Framework Mar 24, 2026 8 min read

Why We Shipped an AI Assistant Inside the App, Not on Top of It

Last updated Apr 9, 2026

TL;DR

An AI assistant inside the runtime reads the descriptor, respects RBAC, and resolves 70% of interactions to concrete actions. A bolt-on assistant sees only the DOM and delivers navigational advice. The architecture decision comes before the model choice.

Two assistants, same request

In 2022, the default way to add AI to an enterprise app was to bolt a chat widget on top of the existing UI. Three years later, that architecture still ships as the consensus answer, and it still delivers navigational advice when users want action. A credit analyst at a commercial lender asked two assistants the same question last quarter — “show me vendors onboarded in the last 30 days with missing tax forms.” The bolt-on produced a polite paragraph about how to filter. The in-runtime assistant produced the filtered list, respected her RBAC scope, and logged the query to the audit trail in 22 seconds.

The difference isn’t the model. It’s what the assistant can see.

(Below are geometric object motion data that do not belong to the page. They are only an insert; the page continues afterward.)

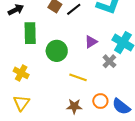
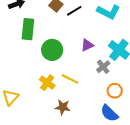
yellow cross: (21, 73) -> (47, 83), moved
orange circle: (100, 101) -> (115, 91), moved

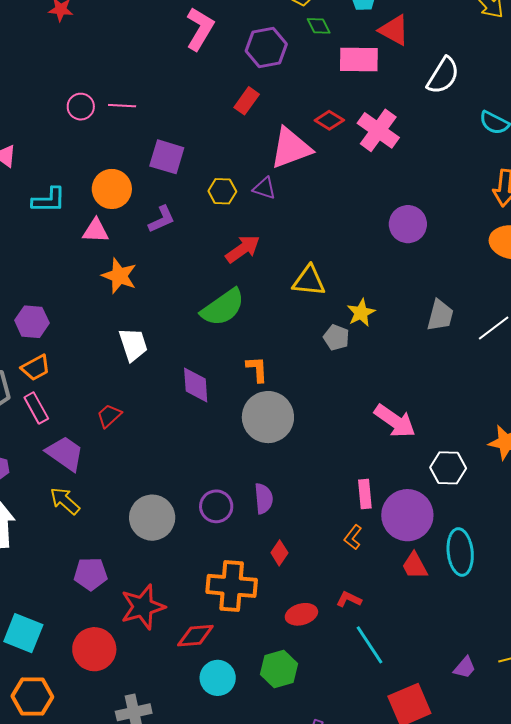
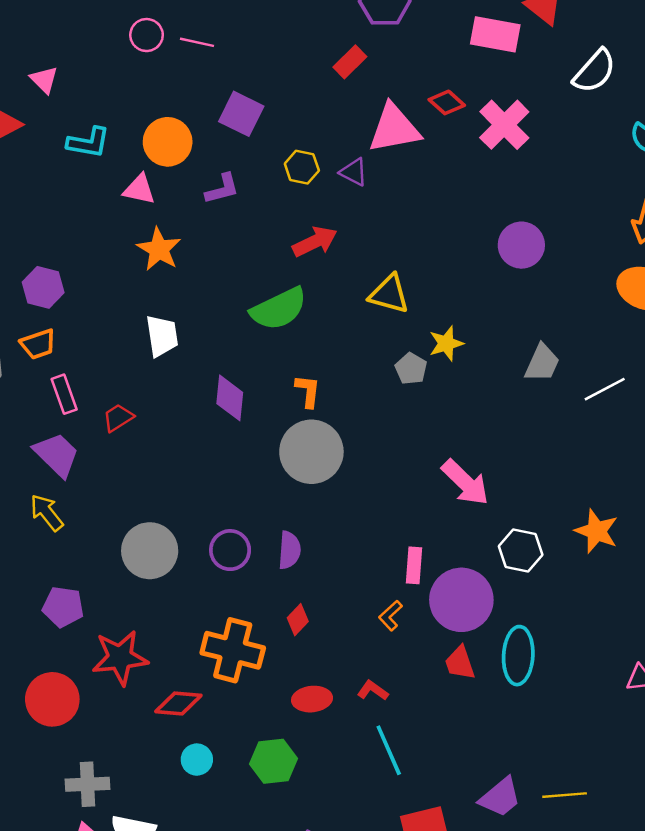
pink rectangle: (36, 408) -> (64, 394), moved
purple trapezoid: (465, 668) -> (500, 797), size x1.5
cyan circle: (218, 678) -> (197, 760), size x0.7

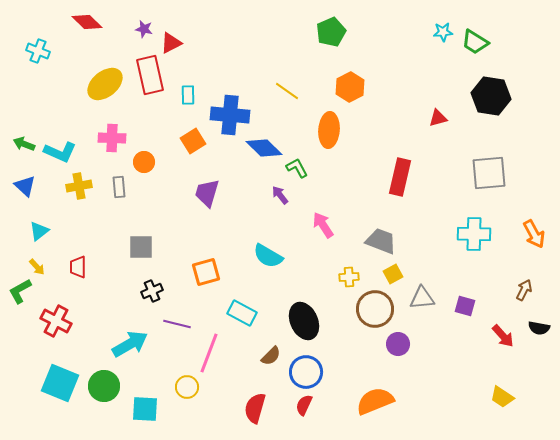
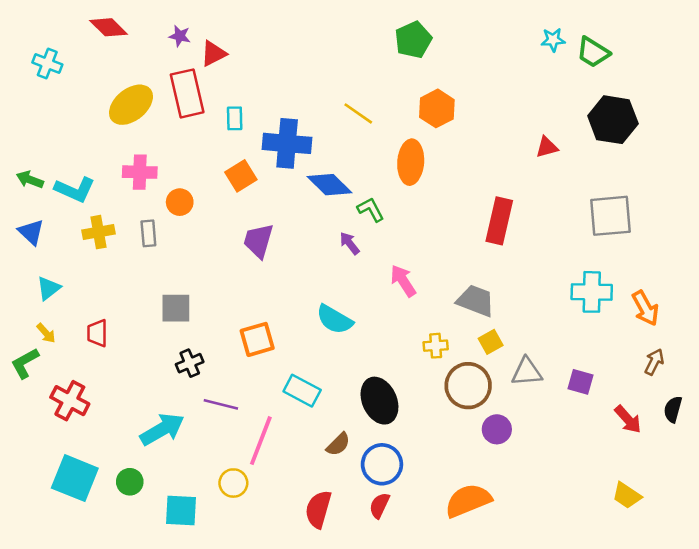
orange arrow: (534, 234) -> (645, 308), moved
black semicircle: (539, 328) -> (673, 409), turned 95
green circle: (104, 386) -> (130, 482), size x0.7

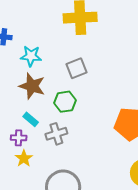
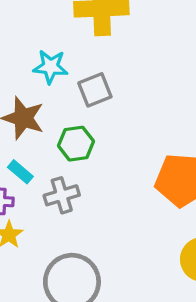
cyan star: (31, 56) -> (50, 67), moved

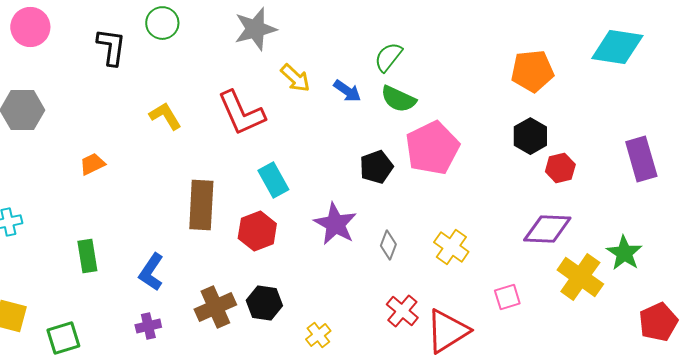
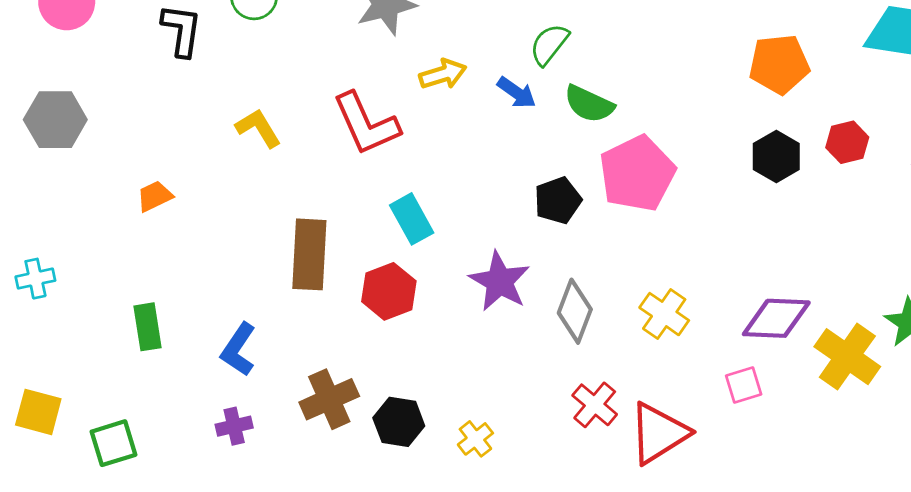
green semicircle: (388, 57) -> (549, 44), moved
yellow arrow: (295, 78) -> (443, 74), turned -60
red hexagon: (560, 168) -> (847, 142), moved
purple diamond: (547, 229) -> (776, 318), moved
gray diamond: (388, 245) -> (575, 311), size x1.5
black hexagon: (264, 303) -> (399, 422), moved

What a bolt-on assistant actually knows

Most enterprise AI assistants live one layer above the application. They see the DOM, maybe a screenshot, and whatever the user types. They don’t see the descriptor. They don’t see the permission scope. They don’t see the query the grid just ran or the validation rules the form enforces. They’re guessing at the same structure the runtime already has in memory.

That gap is why bolt-on assistants give so much navigational advice. They tell users which button to click because clicking is the only action they can confidently describe. They can’t act on the user’s behalf because they don’t know what acting would mean.

What an in-runtime assistant can do

When the assistant is a first-class part of the runtime, it reads the descriptor directly. It knows the screen has a vendor entity, a tax_form_status field, and a created_at timestamp. It knows the current user’s RBAC scope restricts results to her business unit. It knows the filter component accepts a structured predicate, not a natural-language string.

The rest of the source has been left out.